» **TASK STATEMENT**
From the line containing "Assistance in topic selection." to the end of the listing, write out every line exactly; leave out everything else.
== DATA TO USE ==
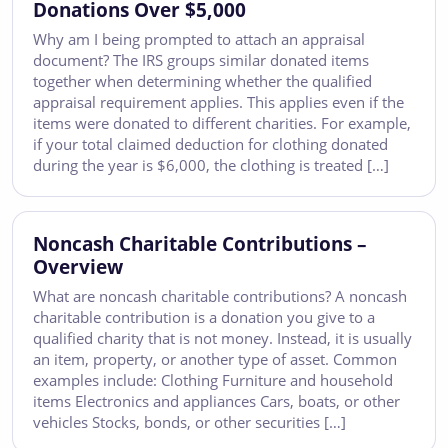
Donations Over $5,000
Why am I being prompted to attach an appraisal
document? The IRS groups similar donated items
together when determining whether the qualified
appraisal requirement applies. This applies even if the
items were donated to different charities. For example,
if your total claimed deduction for clothing donated
during the year is $6,000, the clothing is treated […]
Noncash Charitable Contributions –
Overview
What are noncash charitable contributions? A noncash
charitable contribution is a donation you give to a
qualified charity that is not money. Instead, it is usually
an item, property, or another type of asset. Common
examples include: Clothing Furniture and household
items Electronics and appliances Cars, boats, or other
vehicles Stocks, bonds, or other securities […]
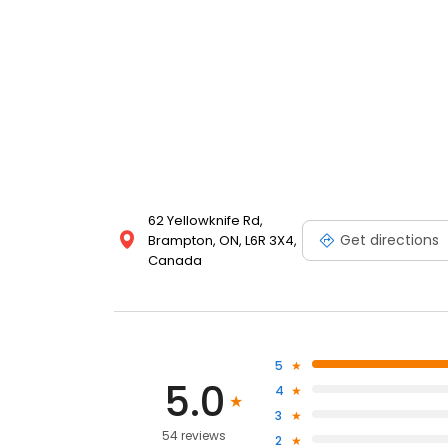
62 Yellowknife Rd,
Get directions
Brampton, ON, L6R 3X4,
Canada
5
5.0
4
3
54 reviews
2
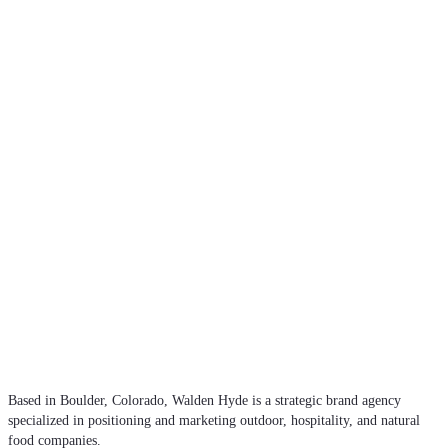
Based in Boulder, Colorado, Walden Hyde is a strategic brand agency
specialized in positioning and marketing outdoor, hospitality, and natural
food companies.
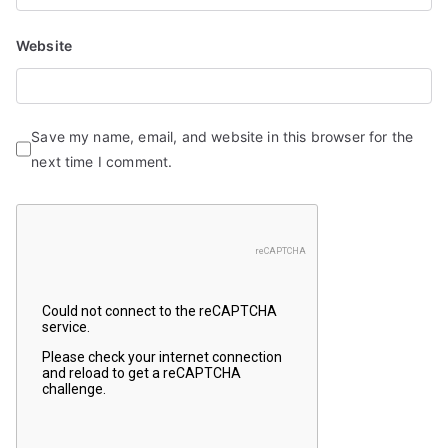
Website
Save my name, email, and website in this browser for the
next time I comment.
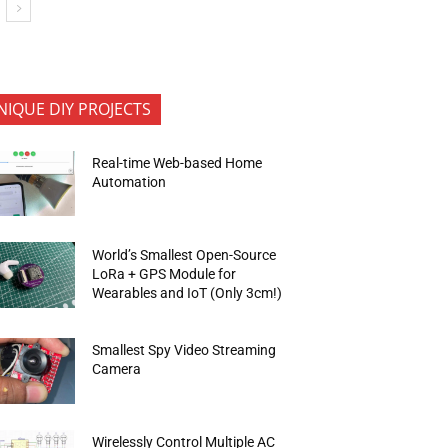
NIQUE DIY PROJECTS
Real-time Web-based Home
Automation
World’s Smallest Open-Source
LoRa + GPS Module for
Wearables and IoT (Only 3cm!)
Smallest Spy Video Streaming
Camera
Wirelessly Control Multiple AC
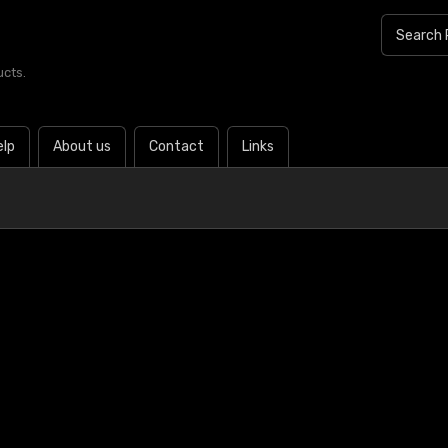
ucts.
elp
About us
Contact
Links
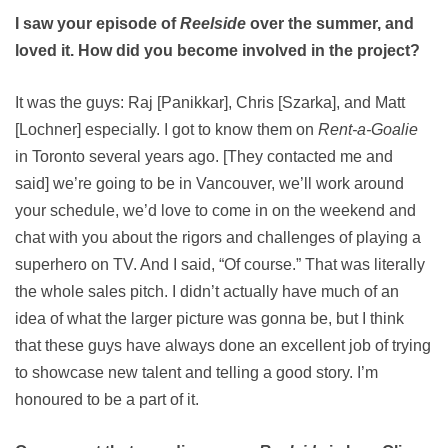
I saw your episode of
Reelside
over the summer, and
loved it. How did you become involved in the project?
It was the guys: Raj [Panikkar], Chris [Szarka], and Matt
[Lochner] especially. I got to know them on
Rent-a-Goalie
in Toronto several years ago. [They contacted me and
said] we’re going to be in Vancouver, we’ll work around
your schedule, we’d love to come in on the weekend and
chat with you about the rigors and challenges of playing a
superhero on TV. And I said, “Of course.” That was literally
the whole sales pitch. I didn’t actually have much of an
idea of what the larger picture was gonna be, but I think
that these guys have always done an excellent job of trying
to showcase new talent and telling a good story. I’m
honoured to be a part of it.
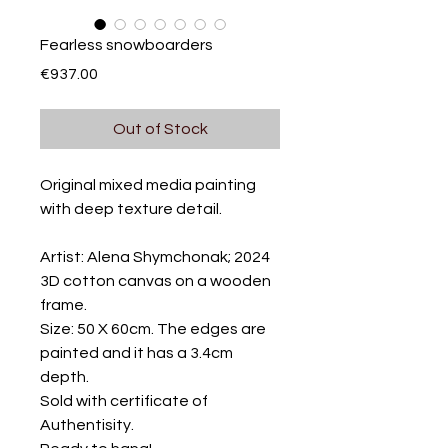
Fearless snowboarders
Price
€937.00
Out of Stock
Original mixed media painting
with deep texture detail.
Artist: Alena Shymchonak; 2024
3D cotton canvas on a wooden
frame.
Size: 50 X 60cm. The edges are
painted and it has a 3.4cm
depth.
Sold with certificate of
Authentisity.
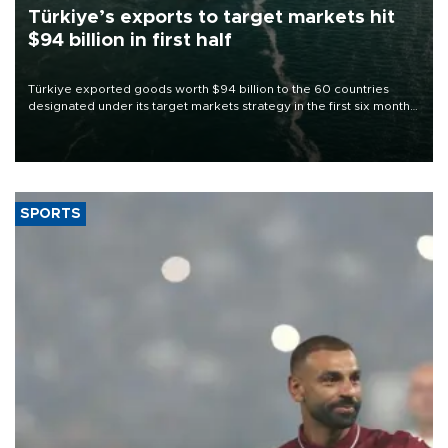
Türkiye’s exports to target markets hit
$94 billion in first half
Türkiye exported goods worth $94 billion to the 60 countries
designated under its target markets strategy in the first six months
of 2026, as part of efforts to diversify export destinations and
expand into new markets.
SPORTS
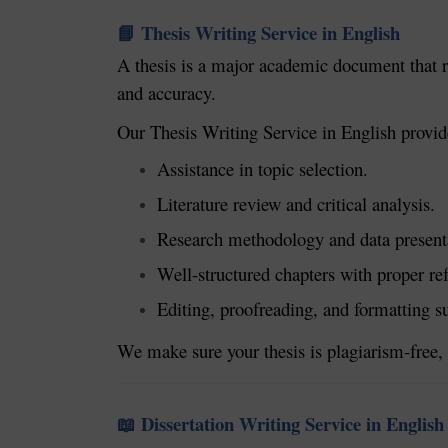
Thesis Writing Service in English
📘
A thesis is a major academic document that re
and accuracy.
Our Thesis Writing Service in English provid
Assistance in topic selection.
Literature review and critical analysis.
Research methodology and data present
Well-structured chapters with proper re
Editing, proofreading, and formatting s
We make sure your thesis is plagiarism-free, 
Dissertation Writing Service in English
📖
===
» **ANSWER SPACE**
Assistance in topic selection.
Literature review and critical analysis.
Research methodology and data present
Well-structured chapters with proper re
Editing, proofreading, and formatting s
We make sure your thesis is plagiarism-free, 
Dissertation Writing Service in English
📖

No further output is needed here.